La hermana pequeña fue la primera en quedarse quieta. Al principio todos intuyeron que tantas emociones la habían dejado exhausta y necesitaba sentarse para recuperarse. Se alejó tambaleándose del grupo y se cubrió los ojos con una mano. Orión se levantó para acudir en su ayuda, pues creyó que estaba a punto de perder el conocimiento. La niña inclinó la cabeza y unas gotas rojas empezaron a mancharle el vestido. Estaba llorando lágrimas de sangre. Sus hermanas se acercaron a Orión y le preguntaron que ocurría. Poco después, las otras dos empezaron a sollozar.

—¿Qué ha pasado? —preguntó Helena a Orión.

—No lo sé. Lo único que ha dicho es que no podía quitarse sus caras de la cabeza —contestó con el ceño fruncido.

Orión estaba preocupado. Las tres hermanas habían hecho un corrillo para mantener una conversación privada.
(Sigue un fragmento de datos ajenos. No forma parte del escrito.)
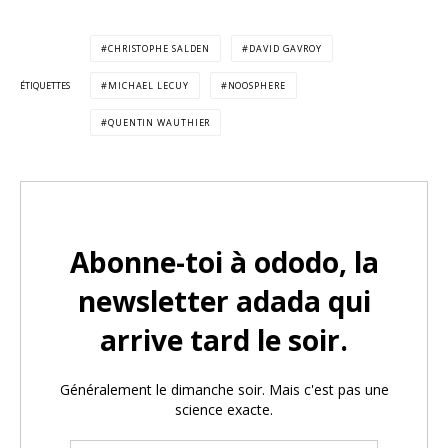
CHRISTOPHE SALDEN
DAVID GAVROY
ÉTIQUETTES
MICHAEL LECUY
NOOSPHERE
QUENTIN WAUTHIER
Cuando llegaron a una especie de consenso, la líder se dirigió a Helena y a Orión.

—Al parecer, esta alegría no está destinada a durar —dijo Sus hermanas seguían abrazadas, llorando desconsoladamente. Helena quería ayudarlas de todo corazón. Orión se puso de rodillas y recogió las tres cantimploras para comprobar si quedaba alguna gota de agua.

Estaban vacías.

—Os traeremos más —prometió, pero la furia negó la cabeza.

—Por mucho que desee volver a sentir la alegría, me temo que jamás durará lo suficiente —comentó con aire triste—. No podemos devolveros este regalo, pero deseamos entregaros algo en cambio de los benditos momentos que nos habéis ofrecido.

—Un regalo por un regalo que recordaremos siempre —gimió la llorica.

—Os liberamos de todas vuestras deudas de sangre —anunció la líder antes de ondear la mano en el aire, como si los bendijera—. Jamás volveremos a atormentaros, a ninguno de los dos.

Dio un paso hacia atrás y se reunió con sus hermanas. Y entonces las tres regresaron a la sombra del árbol.

—¡Esperad! ¡No os rindáis tan rápido! —rogó Orión—. Quizá no os trajimos suficiente agua. Si conseguimos más…

—Orión para —dijo Helena impidiendo que el muchacho corriera detrás de ellas—. Tienen razón. Podríamos pasarnos la vida entera trayéndoles agua, pero a largo plazo la alegría es solo una experiencia. No puede durar.

Ahora me doy cuenta. Sin duda, Perséfone se refería a otro río distinto.